In 1980, at just seven months old, Jordan had the surgical ‘Mustard Procedure’ to correct the transposition of his vessels and redirect blood flow. His next surgery came at age two, when surgeons closed his VSD. Jordan led a pretty normal life until he was 15 years old, when a pacemaker was placed. During this time, in 1986, Jordan’s younger brother, Jonathan, passed away and was an organ and tissue donor.

In 1997, Jordan decided he wanted to try the ‘PA switch,’ where surgeons would re-route his aorta and pulmonary artery to where they are located in a normal heart. The procedure required a total of three surgeries. The first two were to band the pulmonary artery to make the heart stronger, and the final was the switch. During the second banding surgery, the pulmonary artery ruptured and Jordan’s heart stopped for six minutes. He was revived, and from that time on knew he would need a transplant. Jordan endured, but at age 23 he had a pacer battery switch, and five years later he got a blood infection that almost took his life. Over the next nine months, Jordan endured a total of four pacemaker surgeries and 24 weeks of IV antibiotics. When he was healed, his physicians decided to place a pacer/defibrillator which was followed, in 2014, with another battery switch.

During the holiday season of 2015, Jordan began to feel sick. He thought it was caused by stress and other things that were going on. However, by spring Jordan received the bad news that he was in heart failure.

But Jordan also received some good news. His wife, Heather, was pregnant with their first child. They learned her due was November 21. Jordan’s doctors gave him some options, but Jordan and Heather decided to try to get Jordan transplanted before the baby arrived.

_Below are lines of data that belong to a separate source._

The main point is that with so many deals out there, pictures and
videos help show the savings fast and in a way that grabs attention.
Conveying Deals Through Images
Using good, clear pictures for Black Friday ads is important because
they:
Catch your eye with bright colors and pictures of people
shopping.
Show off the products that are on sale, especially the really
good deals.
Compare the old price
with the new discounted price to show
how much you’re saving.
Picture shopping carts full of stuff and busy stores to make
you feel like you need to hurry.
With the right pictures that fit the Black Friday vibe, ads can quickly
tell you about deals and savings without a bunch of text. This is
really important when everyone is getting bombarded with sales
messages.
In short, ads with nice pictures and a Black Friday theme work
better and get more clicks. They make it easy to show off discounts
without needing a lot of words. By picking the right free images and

On August 15, 2016, Jordan was admitted to the hospital with a balloon pump and went on the waitlist as a 1A candidate. After waiting 10 weeks, he received his gift of life.

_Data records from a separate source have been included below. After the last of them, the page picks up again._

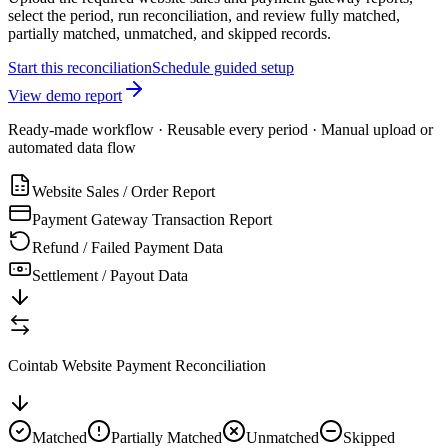
select the period, run reconciliation, and review fully matched,
partially matched, unmatched, and skipped records.
Start this reconciliation
Schedule guided setup
View demo report
Ready-made workflow · Reusable every period · Manual upload or
automated data flow
Website Sales / Order Report
Payment Gateway Transaction Report
Refund / Failed Payment Data
Settlement / Payout Data
Cointab Website Payment Reconciliation
Matched
Partially Matched
Unmatched
Skipped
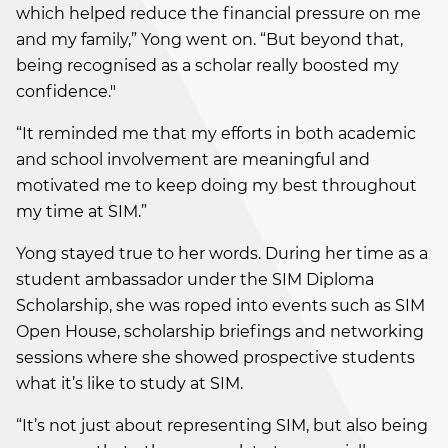
which helped reduce the financial pressure on me
and my family,” Yong went on. “But beyond that,
being recognised as a scholar really boosted my
confidence."
“It reminded me that my efforts in both academic
and school involvement are meaningful and
motivated me to keep doing my best throughout
my time at SIM.”
Yong stayed true to her words. During her time as a
student ambassador under the SIM Diploma
Scholarship, she was roped into events such as SIM
Open House, scholarship briefings and networking
sessions where she showed prospective students
what it’s like to study at SIM.
“It’s not just about representing SIM, but also being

At first, everything went smoothly, but just five days after transplant Jordan was in acute rejection. He was treated with a massive amount of steroid and rejection medications, and it took several more weeks to get his medications leveled off so he could be released. The baby’s arrival date was quickly approaching, but luckily, the baby wasn’t in a hurry. After 101 days, Jordan was discharged on November 23 and baby Hadley arrived six days later.

Since Jordan’s transplant, he’s had one short hospital stay, and since January of 2017, everything has been going really well. Jordan is very grateful to all of the talented physicians and clinical staff that helped him get where he is today, as well as to his donor, who gave him the ultimate gift that allowed Jordan to welcome his baby girl home.